[What the task asks]: Each line below should be set down again unchanged.

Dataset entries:
****************

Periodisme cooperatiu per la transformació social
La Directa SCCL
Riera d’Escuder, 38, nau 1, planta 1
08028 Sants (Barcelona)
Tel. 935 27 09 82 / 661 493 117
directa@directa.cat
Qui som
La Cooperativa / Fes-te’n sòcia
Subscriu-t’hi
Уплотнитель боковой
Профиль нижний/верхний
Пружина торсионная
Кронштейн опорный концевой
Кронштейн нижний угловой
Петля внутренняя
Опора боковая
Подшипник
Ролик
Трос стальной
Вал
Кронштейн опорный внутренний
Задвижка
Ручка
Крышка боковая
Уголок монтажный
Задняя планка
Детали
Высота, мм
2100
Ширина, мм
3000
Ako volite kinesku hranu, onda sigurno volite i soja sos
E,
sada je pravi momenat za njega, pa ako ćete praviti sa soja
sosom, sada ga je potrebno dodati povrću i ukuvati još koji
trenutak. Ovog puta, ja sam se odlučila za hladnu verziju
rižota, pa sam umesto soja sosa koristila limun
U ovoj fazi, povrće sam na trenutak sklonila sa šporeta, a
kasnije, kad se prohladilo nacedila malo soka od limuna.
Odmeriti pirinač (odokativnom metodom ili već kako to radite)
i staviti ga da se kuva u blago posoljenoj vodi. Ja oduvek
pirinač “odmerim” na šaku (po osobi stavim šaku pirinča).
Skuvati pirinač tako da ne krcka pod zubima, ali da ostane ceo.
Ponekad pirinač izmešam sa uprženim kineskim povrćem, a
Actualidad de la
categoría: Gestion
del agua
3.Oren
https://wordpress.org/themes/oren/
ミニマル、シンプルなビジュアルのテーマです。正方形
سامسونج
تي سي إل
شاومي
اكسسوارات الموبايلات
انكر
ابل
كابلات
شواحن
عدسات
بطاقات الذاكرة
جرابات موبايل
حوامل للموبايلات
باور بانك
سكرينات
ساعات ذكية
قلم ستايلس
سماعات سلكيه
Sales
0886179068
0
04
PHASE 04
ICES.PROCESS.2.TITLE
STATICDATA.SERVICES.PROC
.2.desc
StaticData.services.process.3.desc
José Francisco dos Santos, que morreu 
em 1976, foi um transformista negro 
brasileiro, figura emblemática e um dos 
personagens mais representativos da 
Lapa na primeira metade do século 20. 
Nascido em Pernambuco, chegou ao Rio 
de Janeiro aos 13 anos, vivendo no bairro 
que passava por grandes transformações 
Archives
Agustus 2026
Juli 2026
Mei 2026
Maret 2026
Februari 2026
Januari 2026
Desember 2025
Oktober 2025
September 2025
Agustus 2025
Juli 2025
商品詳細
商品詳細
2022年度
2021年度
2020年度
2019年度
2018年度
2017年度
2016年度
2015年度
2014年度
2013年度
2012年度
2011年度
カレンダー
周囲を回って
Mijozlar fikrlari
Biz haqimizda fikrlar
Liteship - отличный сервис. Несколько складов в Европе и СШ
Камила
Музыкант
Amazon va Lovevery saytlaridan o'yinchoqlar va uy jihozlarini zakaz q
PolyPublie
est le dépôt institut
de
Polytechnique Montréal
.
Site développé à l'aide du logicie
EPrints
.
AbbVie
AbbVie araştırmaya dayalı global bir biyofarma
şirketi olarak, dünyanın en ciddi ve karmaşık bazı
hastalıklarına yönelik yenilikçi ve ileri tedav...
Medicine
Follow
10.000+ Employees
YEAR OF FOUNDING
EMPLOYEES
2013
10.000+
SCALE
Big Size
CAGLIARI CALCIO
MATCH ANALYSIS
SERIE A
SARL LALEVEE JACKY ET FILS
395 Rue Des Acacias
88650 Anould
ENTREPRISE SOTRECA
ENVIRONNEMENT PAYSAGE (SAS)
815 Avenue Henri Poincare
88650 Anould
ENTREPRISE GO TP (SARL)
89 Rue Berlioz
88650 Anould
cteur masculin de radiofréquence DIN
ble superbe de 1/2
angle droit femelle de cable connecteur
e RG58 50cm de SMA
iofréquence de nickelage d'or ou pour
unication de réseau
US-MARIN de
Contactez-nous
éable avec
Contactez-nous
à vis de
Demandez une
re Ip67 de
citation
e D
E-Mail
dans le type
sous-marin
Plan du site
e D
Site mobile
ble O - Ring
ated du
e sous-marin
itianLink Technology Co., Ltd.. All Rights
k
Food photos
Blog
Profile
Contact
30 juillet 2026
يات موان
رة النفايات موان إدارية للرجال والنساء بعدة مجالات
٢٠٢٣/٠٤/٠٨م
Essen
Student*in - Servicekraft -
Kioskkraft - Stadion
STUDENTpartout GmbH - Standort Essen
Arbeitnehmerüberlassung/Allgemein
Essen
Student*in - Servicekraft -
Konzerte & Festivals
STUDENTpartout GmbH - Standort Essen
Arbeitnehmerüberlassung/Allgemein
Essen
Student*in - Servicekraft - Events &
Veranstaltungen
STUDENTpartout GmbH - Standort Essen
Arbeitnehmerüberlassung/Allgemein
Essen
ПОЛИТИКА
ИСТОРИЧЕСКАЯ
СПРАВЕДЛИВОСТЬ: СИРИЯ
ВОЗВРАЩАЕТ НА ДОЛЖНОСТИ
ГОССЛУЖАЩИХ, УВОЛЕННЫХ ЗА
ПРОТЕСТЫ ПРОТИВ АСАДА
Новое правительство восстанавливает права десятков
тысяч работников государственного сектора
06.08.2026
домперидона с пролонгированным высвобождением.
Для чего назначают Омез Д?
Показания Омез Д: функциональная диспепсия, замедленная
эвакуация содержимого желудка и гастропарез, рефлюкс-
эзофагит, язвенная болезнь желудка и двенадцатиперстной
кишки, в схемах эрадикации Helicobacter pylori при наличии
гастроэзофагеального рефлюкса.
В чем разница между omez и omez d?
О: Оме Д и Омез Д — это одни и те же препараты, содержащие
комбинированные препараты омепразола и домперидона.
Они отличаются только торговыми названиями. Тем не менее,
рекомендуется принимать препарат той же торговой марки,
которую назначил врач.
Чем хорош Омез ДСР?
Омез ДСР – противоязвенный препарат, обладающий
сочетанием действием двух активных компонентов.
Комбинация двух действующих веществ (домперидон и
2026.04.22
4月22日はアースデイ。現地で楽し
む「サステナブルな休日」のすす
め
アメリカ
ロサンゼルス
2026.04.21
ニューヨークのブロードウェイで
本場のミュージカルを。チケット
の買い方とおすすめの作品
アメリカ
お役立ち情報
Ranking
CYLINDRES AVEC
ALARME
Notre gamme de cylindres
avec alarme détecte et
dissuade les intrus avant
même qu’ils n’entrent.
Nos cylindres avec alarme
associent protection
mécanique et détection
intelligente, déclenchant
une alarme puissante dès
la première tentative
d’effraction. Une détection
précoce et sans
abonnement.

****************

[Response to the exercise]:
Periodisme cooperatiu per la transformació social
La Directa SCCL
Riera d’Escuder, 38, nau 1, planta 1
08028 Sants (Barcelona)
Tel. 935 27 09 82 / 661 493 117
directa@directa.cat
Qui som
La Cooperativa / Fes-te’n sòcia
Subscriu-t’hi
Уплотнитель боковой
Профиль нижний/верхний
Пружина торсионная
Кронштейн опорный концевой
Кронштейн нижний угловой
Петля внутренняя
Опора боковая
Подшипник
Ролик
Трос стальной
Вал
Кронштейн опорный внутренний
Задвижка
Ручка
Крышка боковая
Уголок монтажный
Задняя планка
Детали
Высота, мм
2100
Ширина, мм
3000
Ako volite kinesku hranu, onda sigurno volite i soja sos
E,
sada je pravi momenat za njega, pa ako ćete praviti sa soja
sosom, sada ga je potrebno dodati povrću i ukuvati još koji
trenutak. Ovog puta, ja sam se odlučila za hladnu verziju
rižota, pa sam umesto soja sosa koristila limun
U ovoj fazi, povrće sam na trenutak sklonila sa šporeta, a
kasnije, kad se prohladilo nacedila malo soka od limuna.
Odmeriti pirinač (odokativnom metodom ili već kako to radite)
i staviti ga da se kuva u blago posoljenoj vodi. Ja oduvek
pirinač “odmerim” na šaku (po osobi stavim šaku pirinča).
Skuvati pirinač tako da ne krcka pod zubima, ali da ostane ceo.
Ponekad pirinač izmešam sa uprženim kineskim povrćem, a
Actualidad de la
categoría: Gestion
del agua
3.Oren
https://wordpress.org/themes/oren/
ミニマル、シンプルなビジュアルのテーマです。正方形
سامسونج
تي سي إل
شاومي
اكسسوارات الموبايلات
انكر
ابل
كابلات
شواحن
عدسات
بطاقات الذاكرة
جرابات موبايل
حوامل للموبايلات
باور بانك
سكرينات
ساعات ذكية
قلم ستايلس
سماعات سلكيه
Sales
0886179068
0
04
PHASE 04
ICES.PROCESS.2.TITLE
STATICDATA.SERVICES.PROC
.2.desc
StaticData.services.process.3.desc
José Francisco dos Santos, que morreu 
em 1976, foi um transformista negro 
brasileiro, figura emblemática e um dos 
personagens mais representativos da 
Lapa na primeira metade do século 20. 
Nascido em Pernambuco, chegou ao Rio 
de Janeiro aos 13 anos, vivendo no bairro 
que passava por grandes transformações 
Archives
Agustus 2026
Juli 2026
Mei 2026
Maret 2026
Februari 2026
Januari 2026
Desember 2025
Oktober 2025
September 2025
Agustus 2025
Juli 2025
商品詳細
商品詳細
2022年度
2021年度
2020年度
2019年度
2018年度
2017年度
2016年度
2015年度
2014年度
2013年度
2012年度
2011年度
カレンダー
周囲を回って
Mijozlar fikrlari
Biz haqimizda fikrlar
Liteship - отличный сервис. Несколько складов в Европе и СШ
Камила
Музыкант
Amazon va Lovevery saytlaridan o'yinchoqlar va uy jihozlarini zakaz q
PolyPublie
est le dépôt institut
de
Polytechnique Montréal
.
Site développé à l'aide du logicie
EPrints
.
AbbVie
AbbVie araştırmaya dayalı global bir biyofarma
şirketi olarak, dünyanın en ciddi ve karmaşık bazı
hastalıklarına yönelik yenilikçi ve ileri tedav...
Medicine
Follow
10.000+ Employees
YEAR OF FOUNDING
EMPLOYEES
2013
10.000+
SCALE
Big Size
CAGLIARI CALCIO
MATCH ANALYSIS
SERIE A
SARL LALEVEE JACKY ET FILS
395 Rue Des Acacias
88650 Anould
ENTREPRISE SOTRECA
ENVIRONNEMENT PAYSAGE (SAS)
815 Avenue Henri Poincare
88650 Anould
ENTREPRISE GO TP (SARL)
89 Rue Berlioz
88650 Anould
cteur masculin de radiofréquence DIN
ble superbe de 1/2
angle droit femelle de cable connecteur
e RG58 50cm de SMA
iofréquence de nickelage d'or ou pour
unication de réseau
US-MARIN de
Contactez-nous
éable avec
Contactez-nous
à vis de
Demandez une
re Ip67 de
citation
e D
E-Mail
dans le type
sous-marin
Plan du site
e D
Site mobile
ble O - Ring
ated du
e sous-marin
itianLink Technology Co., Ltd.. All Rights
k
Food photos
Blog
Profile
Contact
30 juillet 2026
يات موان
رة النفايات موان إدارية للرجال والنساء بعدة مجالات
٢٠٢٣/٠٤/٠٨م
Essen
Student*in - Servicekraft -
Kioskkraft - Stadion
STUDENTpartout GmbH - Standort Essen
Arbeitnehmerüberlassung/Allgemein
Essen
Student*in - Servicekraft -
Konzerte & Festivals
STUDENTpartout GmbH - Standort Essen
Arbeitnehmerüberlassung/Allgemein
Essen
Student*in - Servicekraft - Events &
Veranstaltungen
STUDENTpartout GmbH - Standort Essen
Arbeitnehmerüberlassung/Allgemein
Essen
ПОЛИТИКА
ИСТОРИЧЕСКАЯ
СПРАВЕДЛИВОСТЬ: СИРИЯ
ВОЗВРАЩАЕТ НА ДОЛЖНОСТИ
ГОССЛУЖАЩИХ, УВОЛЕННЫХ ЗА
ПРОТЕСТЫ ПРОТИВ АСАДА
Новое правительство восстанавливает права десятков
тысяч работников государственного сектора
06.08.2026
домперидона с пролонгированным высвобождением.
Для чего назначают Омез Д?
Показания Омез Д: функциональная диспепсия, замедленная
эвакуация содержимого желудка и гастропарез, рефлюкс-
эзофагит, язвенная болезнь желудка и двенадцатиперстной
кишки, в схемах эрадикации Helicobacter pylori при наличии
гастроэзофагеального рефлюкса.
В чем разница между omez и omez d?
О: Оме Д и Омез Д — это одни и те же препараты, содержащие
комбинированные препараты омепразола и домперидона.
Они отличаются только торговыми названиями. Тем не менее,
рекомендуется принимать препарат той же торговой марки,
которую назначил врач.
Чем хорош Омез ДСР?
Омез ДСР – противоязвенный препарат, обладающий
сочетанием действием двух активных компонентов.
Комбинация двух действующих веществ (домперидон и
2026.04.22
4月22日はアースデイ。現地で楽し
む「サステナブルな休日」のすす
め
アメリカ
ロサンゼルス
2026.04.21
ニューヨークのブロードウェイで
本場のミュージカルを。チケット
の買い方とおすすめの作品
アメリカ
お役立ち情報
Ranking
CYLINDRES AVEC
ALARME
Notre gamme de cylindres
avec alarme détecte et
dissuade les intrus avant
même qu’ils n’entrent.
Nos cylindres avec alarme
associent protection
mécanique et détection
intelligente, déclenchant
une alarme puissante dès
la première tentative
d’effraction. Une détection
précoce et sans
abonnement.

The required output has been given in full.